Admit it… Sometimes, singlehandedly, we limit ourselves and our possibilities. Other times, our self-imposed limits can be sourced in our past and our interactions with others (parents, family members, friends, bosses, teachers, or colleagues). Always, however, we have the power inside us to de-shackle ourselves from these limitations. For me, some limits were situational and linked to parenting styles and societal pressures in which I was raised. In that era, “children were to be seen and not heard.” Under my parents’ roof, a child’s role was to be quiet, follow the rules, do homework and chores, and then behave and go outside to play. I had no voice. As a result, when one has no voice, fears, doubts, and inhibitions can fester. Year-by-year and risk-by-calculated-risk, I have been steadily finding my unique voice through Art and action and words. Not through song. For some reason (perhaps a genuine lack of talent) I came to believe that I could not sing. Or… perhaps I did not want to sing another’s words but rather chose to hold my silence until my own ideas could break into the light. The reality is likely a combination of both lack of talent and stubbornness. As I said: imposed limits come in all sizes and from internal and external sources. The trick is in bringing them to light and facing them…, and then, shedding them!
Growing up, although we had music playing on the record player or radio in our house most days, there were no musicians in our family or in our circle – at least that I can remember. The only concerts I attended were at the local park on big holidays – like the Fourth of July. I remember us making our way to Chester Park’s magical Bandstand, finding our places on blankets on the grass, and then losing ourselves as we listened to music. Lying on our backs, looking up at the stars, music soon turned patriotic as the sky evolved into gorgeous light shows and firework displays!
There was no time in Catholic elementary school for much other than academics. Rarely did we have our supposed weekly 20 minutes of “art.” If memory serves, music-related activities equated to hymns; music being tied to the Mass and seasonal holy days.
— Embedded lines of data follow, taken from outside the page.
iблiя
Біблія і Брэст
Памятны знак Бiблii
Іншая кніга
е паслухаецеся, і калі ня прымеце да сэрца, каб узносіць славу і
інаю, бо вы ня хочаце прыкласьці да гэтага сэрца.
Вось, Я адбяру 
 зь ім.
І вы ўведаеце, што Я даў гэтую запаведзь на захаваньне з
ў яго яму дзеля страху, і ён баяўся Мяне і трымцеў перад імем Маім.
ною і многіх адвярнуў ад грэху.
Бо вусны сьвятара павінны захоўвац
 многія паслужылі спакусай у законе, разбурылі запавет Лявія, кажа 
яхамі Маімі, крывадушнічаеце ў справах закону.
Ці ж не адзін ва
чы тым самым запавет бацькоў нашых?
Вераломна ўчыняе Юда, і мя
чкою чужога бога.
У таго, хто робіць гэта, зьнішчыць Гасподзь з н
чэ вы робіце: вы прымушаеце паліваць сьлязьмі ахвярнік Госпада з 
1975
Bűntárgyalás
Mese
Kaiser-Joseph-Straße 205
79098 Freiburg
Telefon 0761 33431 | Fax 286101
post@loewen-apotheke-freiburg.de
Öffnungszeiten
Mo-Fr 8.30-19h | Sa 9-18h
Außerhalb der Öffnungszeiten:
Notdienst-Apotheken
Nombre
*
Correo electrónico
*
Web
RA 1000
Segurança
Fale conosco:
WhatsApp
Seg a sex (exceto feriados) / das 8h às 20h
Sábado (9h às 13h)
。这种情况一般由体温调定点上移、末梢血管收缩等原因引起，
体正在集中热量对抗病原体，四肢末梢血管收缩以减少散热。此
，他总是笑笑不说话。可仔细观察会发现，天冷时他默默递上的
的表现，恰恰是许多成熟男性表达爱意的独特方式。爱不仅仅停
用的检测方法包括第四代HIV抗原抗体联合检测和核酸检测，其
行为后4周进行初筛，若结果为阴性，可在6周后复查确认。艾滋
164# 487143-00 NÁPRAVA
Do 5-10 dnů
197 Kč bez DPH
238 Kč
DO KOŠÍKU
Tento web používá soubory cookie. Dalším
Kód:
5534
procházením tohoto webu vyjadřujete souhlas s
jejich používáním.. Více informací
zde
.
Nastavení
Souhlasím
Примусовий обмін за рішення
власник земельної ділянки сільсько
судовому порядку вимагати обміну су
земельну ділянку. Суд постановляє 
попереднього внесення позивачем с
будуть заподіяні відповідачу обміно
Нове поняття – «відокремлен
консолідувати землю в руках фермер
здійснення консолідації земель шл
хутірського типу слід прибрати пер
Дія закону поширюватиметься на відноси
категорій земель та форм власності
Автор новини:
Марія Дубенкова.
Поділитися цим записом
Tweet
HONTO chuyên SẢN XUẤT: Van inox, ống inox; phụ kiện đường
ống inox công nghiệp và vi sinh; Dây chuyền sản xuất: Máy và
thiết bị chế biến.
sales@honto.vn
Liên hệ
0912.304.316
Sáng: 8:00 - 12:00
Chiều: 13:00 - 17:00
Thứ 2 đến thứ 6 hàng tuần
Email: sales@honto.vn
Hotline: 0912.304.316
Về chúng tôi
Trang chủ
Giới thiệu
I don’t remember how often it was, but I do remember one Sister using a pitch-pipe to attempt to get a group of us to sing “on key.” To this day, I do not understand how that little metal whistle-like mouth plate, which perhaps only played one note (?!), could have wrangled us into harmony, but that is what I remember. Maybe it was a miracle! Of course, I could not really hear pitch or know who or what was “in tune,” but I moved my mouth to the words, sometimes whispering, pretending to sing so I could participate. Even then, I loved music!
"This Town Rocks" by Elaine Weiner-Reed, ©2015, 22" X 30"
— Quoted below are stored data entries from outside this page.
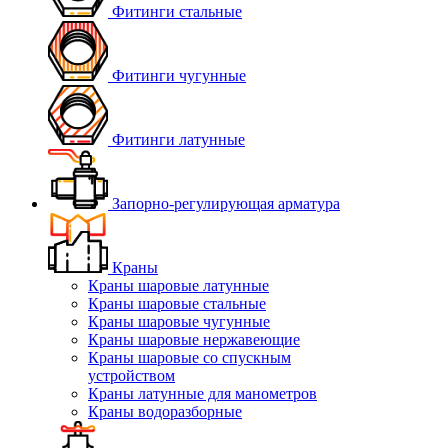
Фитинги стальные
Фитинги чугунные
Фитинги латунные
Запорно-регулирующая арматура
Краны
Краны шаровые латунные
Краны шаровые стальные
Краны шаровые чугунные
Краны шаровые нержавеющие
Краны шаровые со спускным
устройством
Краны латунные для манометров
Краны водоразборные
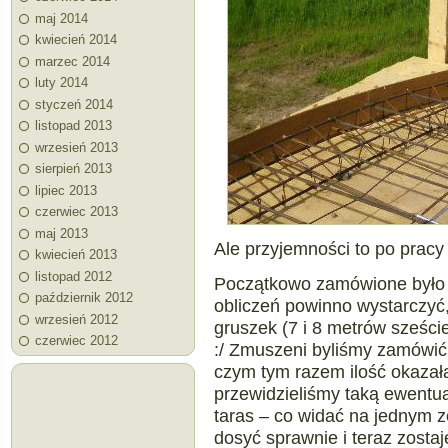
maj 2014
kwiecień 2014
marzec 2014
luty 2014
styczeń 2014
listopad 2013
wrzesień 2013
sierpień 2013
lipiec 2013
czerwiec 2013
maj 2013
Ale przyjemności to po pracy
kwiecień 2013
listopad 2012
Początkowo zamówione było 
październik 2012
obliczeń powinno wystarczyć
wrzesień 2012
gruszek (7 i 8 metrów sześci
czerwiec 2012
:/ Zmuszeni byliśmy zamówić
czym tym razem ilość okazała
przewidzieliśmy taką ewentu
taras – co widać na jednym z
dosyć sprawnie i teraz zosta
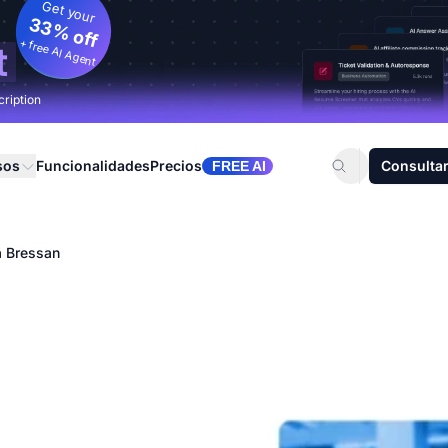
Get your
33% off
+ free AI Agent
t
cription
sos
Funcionalidades
Precios
Consultar
FREE AI
a Bressan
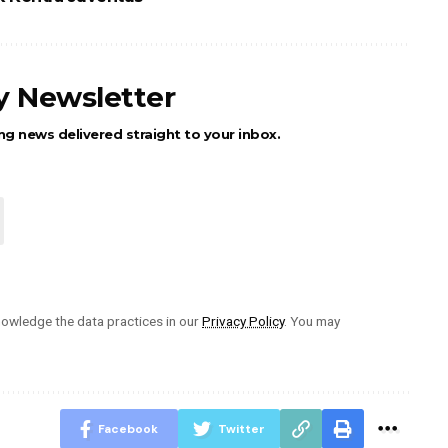
ly Newsletter
ng news delivered straight to your inbox.
owledge the data practices in our
Privacy Policy
. You may
Facebook
Twitter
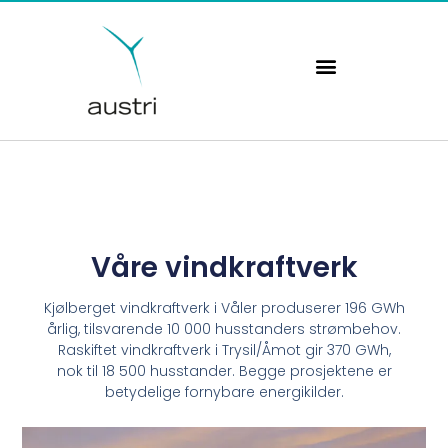
Hopp
rett
til
innholdet
Våre vindkraftverk
Kjølberget vindkraftverk i Våler produserer 196 GWh
årlig, tilsvarende 10 000 husstanders strømbehov.
Raskiftet vindkraftverk i Trysil/Åmot gir 370 GWh,
nok til 18 500 husstander. Begge prosjektene er
betydelige fornybare energikilder.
I have no memory of someone telling me I could not sing or shushing me if I attempted it, but nonetheless, I lived and live in terror of someone actually hearing my voice in a group-sing and I picture them wincing in pain. As a result, I spare everyone and only sing in my own company and only when certain I am alone. Okay, I confess: my son heard me sing when he was young, but that is different… He even told me I “sing well.” Thankfully, love is tone-deaf!
Don’t get me wrong – my son and I both love music. ALL kinds of music – from Popular to Classical, Heavy Metal to Jazz, Rock to Electronica, from Indie to Blues, and from Irish to Country. Music is storytelling. Music is transportive. All types of music flow into and through me, channeling into my artwork. I cannot listen to music without moving in rhythm to it. I love it and love to dance. Instead of the normal gym classes, I was able to take Modern Dance and Jazz Dance classes…making me very happy.
"Dance For Joy" by Elaine Weiner-Reed, ©2015, 20" X 15"
Beliefs become reality. I lived next door to a music major my Sophomore year in college. Under her determined tutelage, I painfully learned to play “Mary Had a Little Lamb” on Recorder…and then, promptly forgot how to play it. I believed I could never learn or remember fingering or notes. Added to that is an innate rebellious streak that makes we want to run from memorizing anything – facts or quotes. I learn best by visualizing and then doing. Consequently, self-limiting or not, I have to this day shied away from learning how to play an instrument.
I have added more and more music to my heart over the years, through my son, friends, or by happenstance. Years pass, and I continue to come across other musicians and groups whose music captures a part of my heart. What I discovered this summer is that while I still maintain that I have no musical bone in my body and cannot hold a tune or sing a note, I am able to capture music inside me. I savor and process it as it streams through me. The translation of music into art continues to evolve in several music-inspired mini-series.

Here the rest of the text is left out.